Intergovernmental machinery is a phrase that is designed to put even the most dedicated politics student to sleep. However, even if our short debate this evening somehow escapes the attention of tomorrow’s front pages, that is more a reflection of the peculiar priorities of the press than it is of the merits of the matter. The truth is that intergovernmental machinery is now core to the success of devolution itself. Hitherto in the devolved era, we have acted as if a power is either reserved to Westminster or devolved to us—it is one or the other. However, even if we did not quite realise it at the time, in those heady days of the Smith commission two years ago—to which Patrick Harvie just referred—we created something new: devolution 2.0. There are still reserved powers and devolved powers, but there are also shared powers—areas of government that are the joint responsibility in Scotland of both the UK Government and the Scottish Government.

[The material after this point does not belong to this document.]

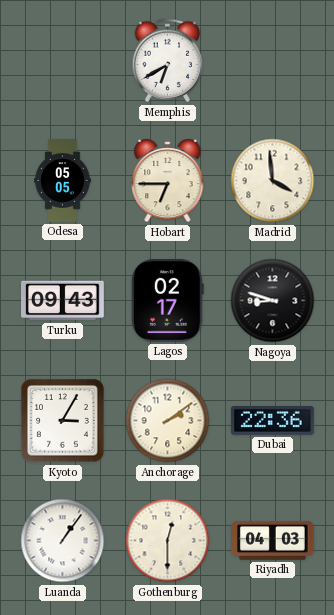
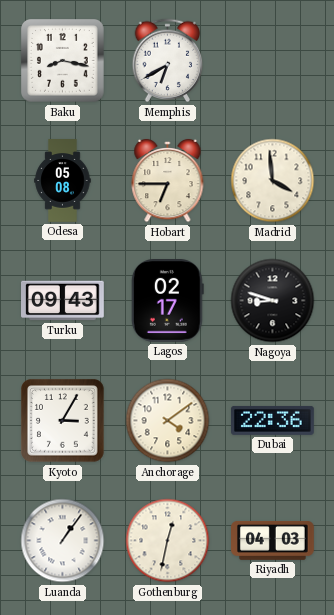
Baku: none -> 8:17
Odesa: 05:05 -> 05:08
Anchorage: 2:09 -> 4:09
Gothenburg: 12:30 -> 12:32
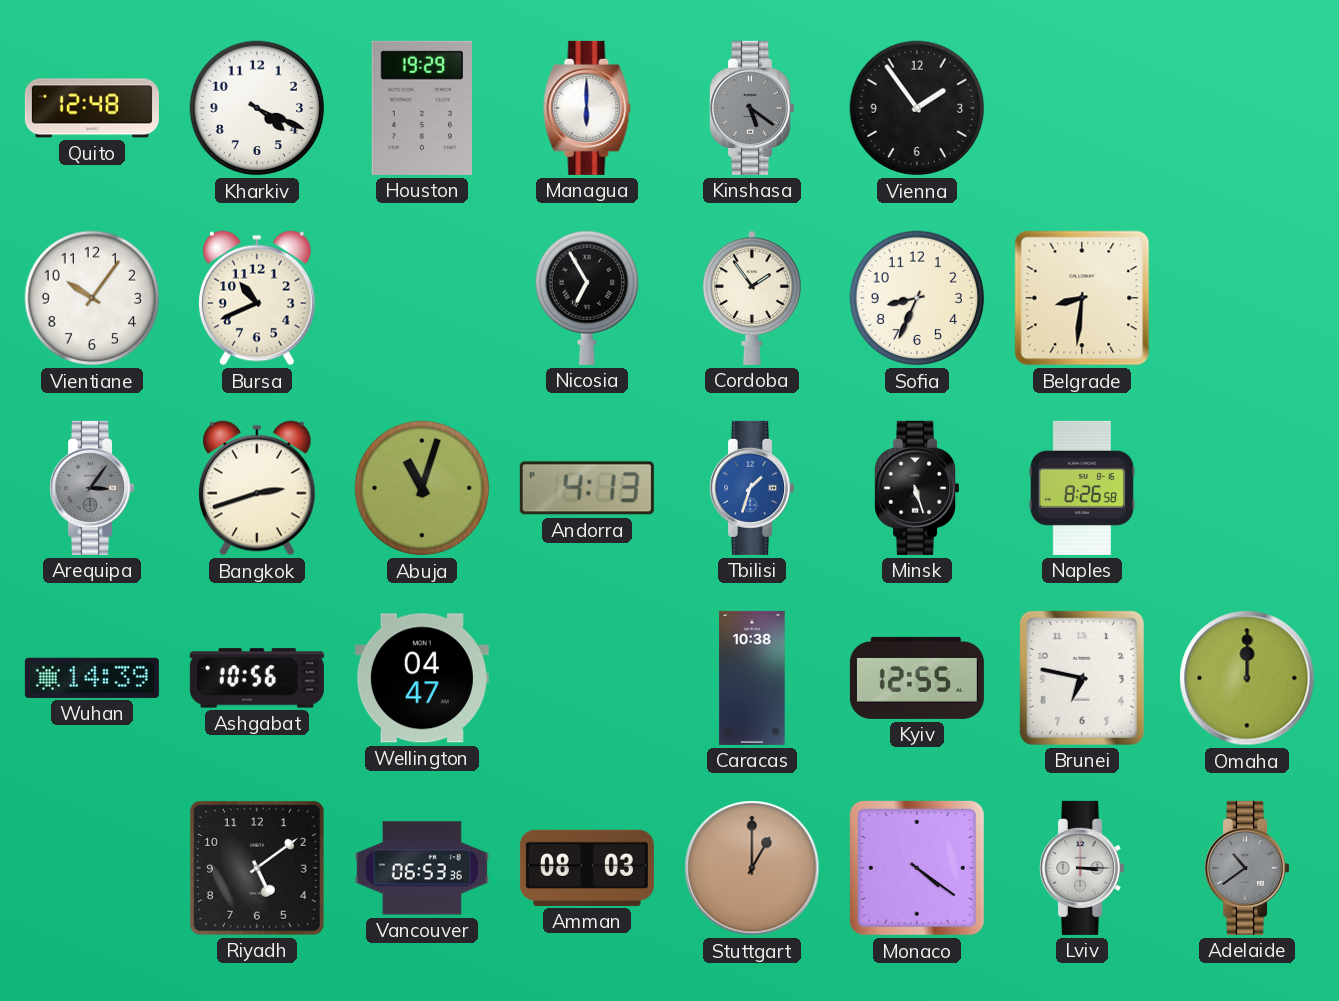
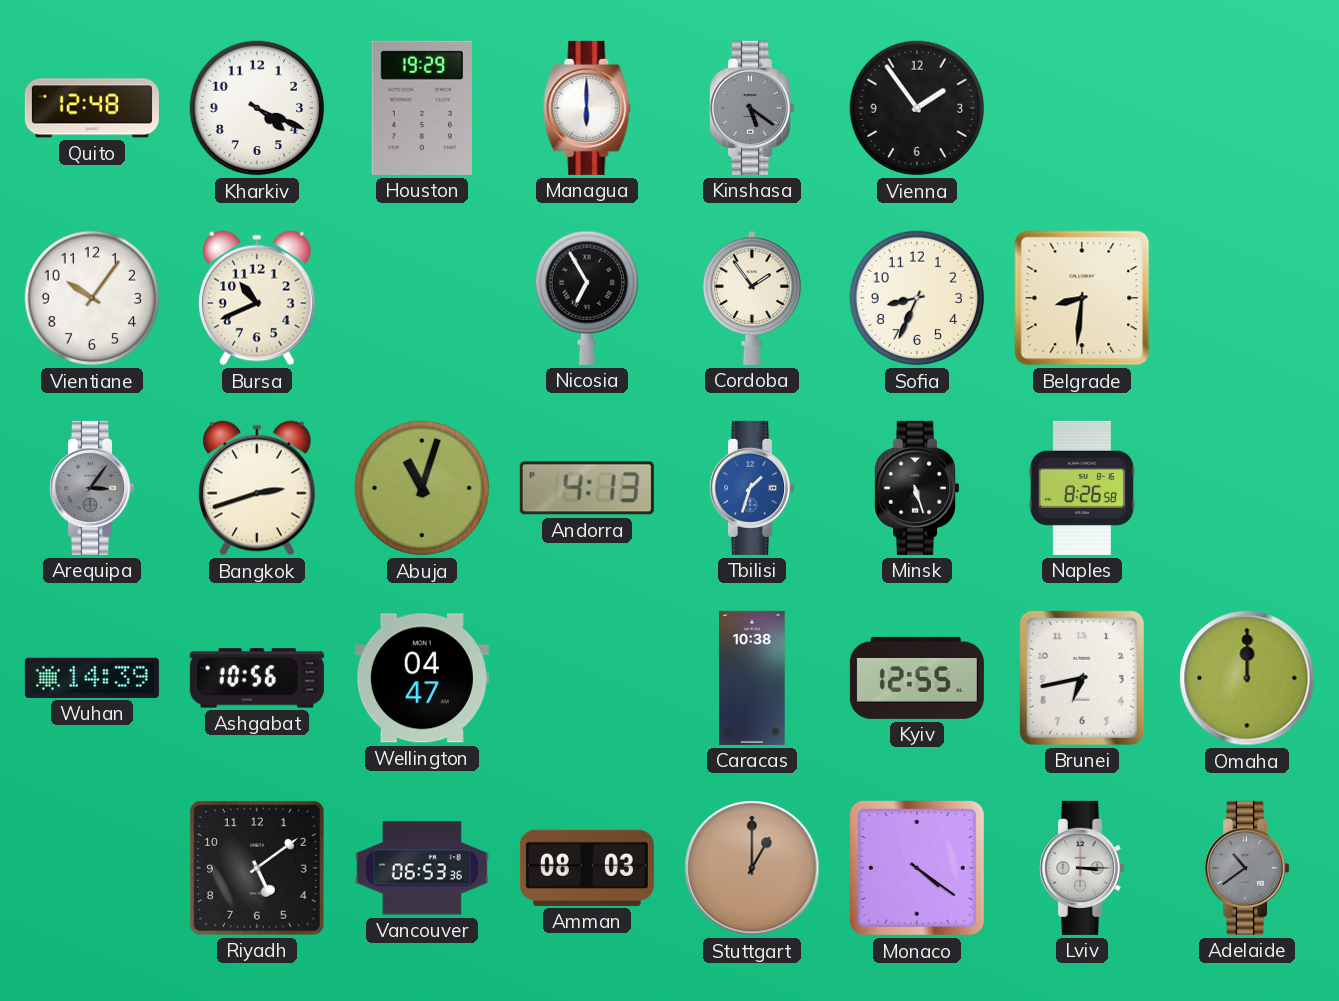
Brunei: 6:47 -> 6:43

Welfare and some elements of taxation are only the two best-known examples.
In a parliamentary democracy such as the UK or Scotland, Parliaments have two jobs to do. They make laws—yes, from time to time they are supposed to make laws—and they hold the Government of the day to account by scrutinising its policies, decisions and actions. In a parliamentary democracy, we do not elect the Government directly—we elect a Parliament out of which a Government emerges and to which the Government is accountable. That is the essential constitutional framework within which the written agreement must be understood. It is an agreement—a written component of our famously unwritten constitution—that sets out the framework under which this Parliament can hold the Scottish ministers accountable for the policies, decisions and actions that they develop jointly with UK ministers in Britain’s intergovernmental machinery. Sometimes that machinery is bilateral, as in the joint ministerial working group on welfare, and sometimes it is quadrilateral as in the joint ministerial committee.
Regardless, it is essential that this Parliament is able effectively and robustly to hold the Scottish ministers to account for what they get up to, and indeed what they propose to get up to, in those meetings. There can be no hiding behind the veil of executive secrecy—that is the very opposite of the openness and accountability that we rightly demand.

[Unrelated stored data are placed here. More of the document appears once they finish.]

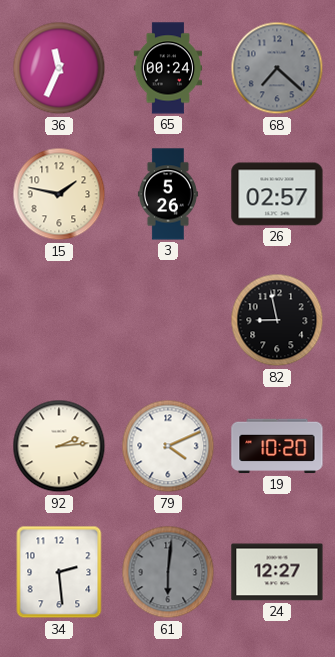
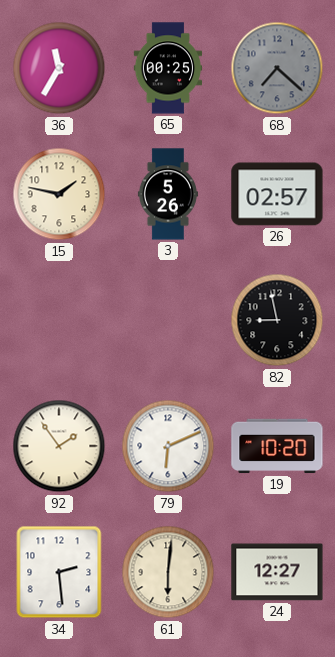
36: 11:34 -> 11:35
65: 00:24 -> 00:25
92: 2:14 -> 1:54
79: 4:11 -> 6:11
61 dial: grey -> cream
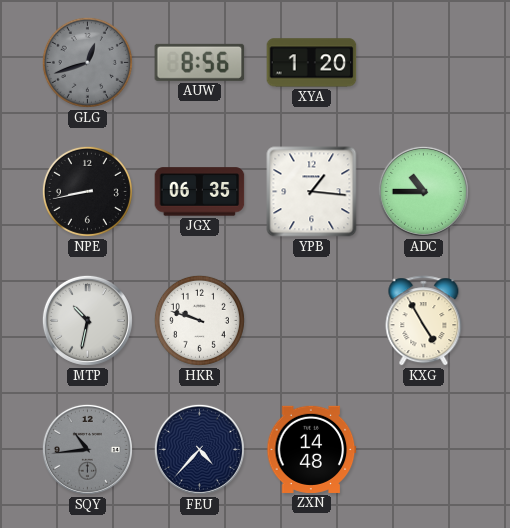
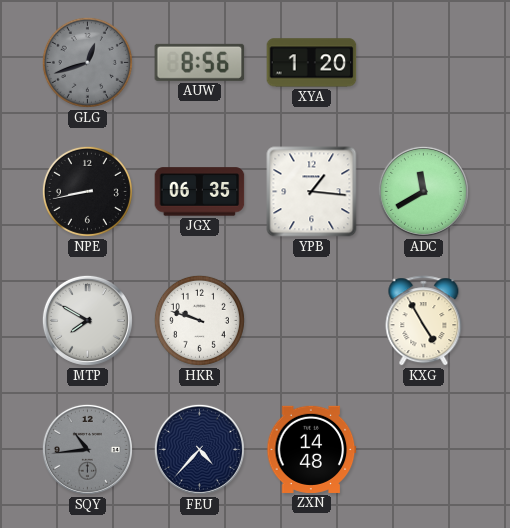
ADC: 10:45 -> 11:40
MTP: 10:32 -> 7:50
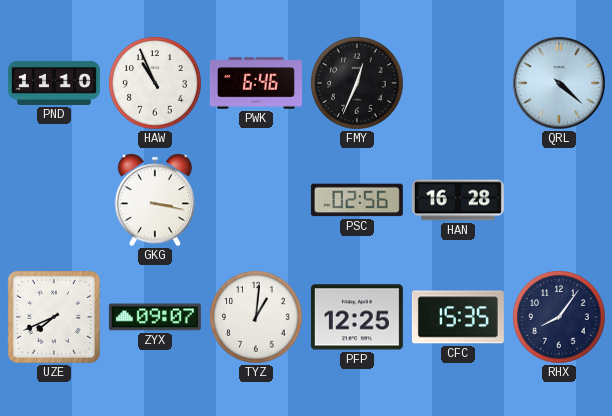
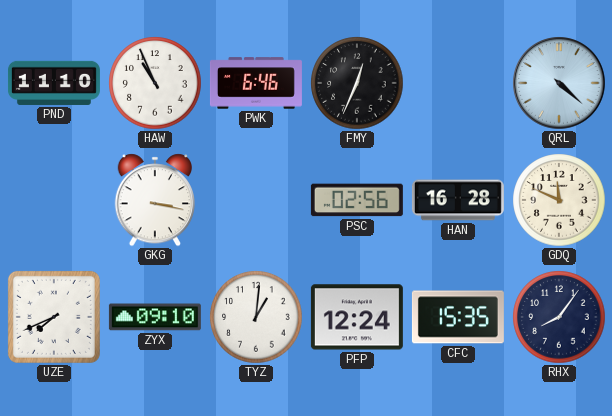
GDQ: none -> 11:49
ZYX: 09:07 -> 09:10
PFP: 12:25 -> 12:24
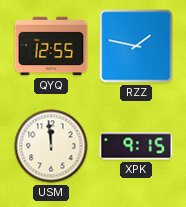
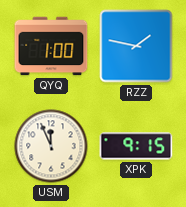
QYQ: 12:55 -> 1:00
USM: 11:59 -> 11:56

The Smith commission generally and our chairman Lord Smith in particular were acutely conscious that all the UK’s legislatures needed to do better in this regard. I commend the Devolution (Further Powers) Committee for taking that forward, and I commend the Scottish Government for agreeing to the committee’s proposals as to how to ensure that we in this Parliament are able to do our job properly and hold ministers to account. It is enlightened of the Scottish ministers to have understood that the written agreement is not only in the Parliament’s best interests but also in their own interests. Ministers who are open with the Parliament and its committees are likely to find it easier to explain themselves than ministers who are not. As Murdo Fraser mentioned, the row that we had a few weeks ago about shared competence in the welfare field could have been avoided had ministers been more up front in complying with the requirements of the written agreement.
The written agreement is an excellent piece of work. It is fitting that Alex Johnstone was a member of the committee that developed it in the previous session, and it is fitting that the convener of that committee is in this session the convener of the Finance and Constitution Committee. It is a privilege to serve with him, and a particular pleasure to support him, and indeed the entire committee, in formally commending the written agreement to the Parliament.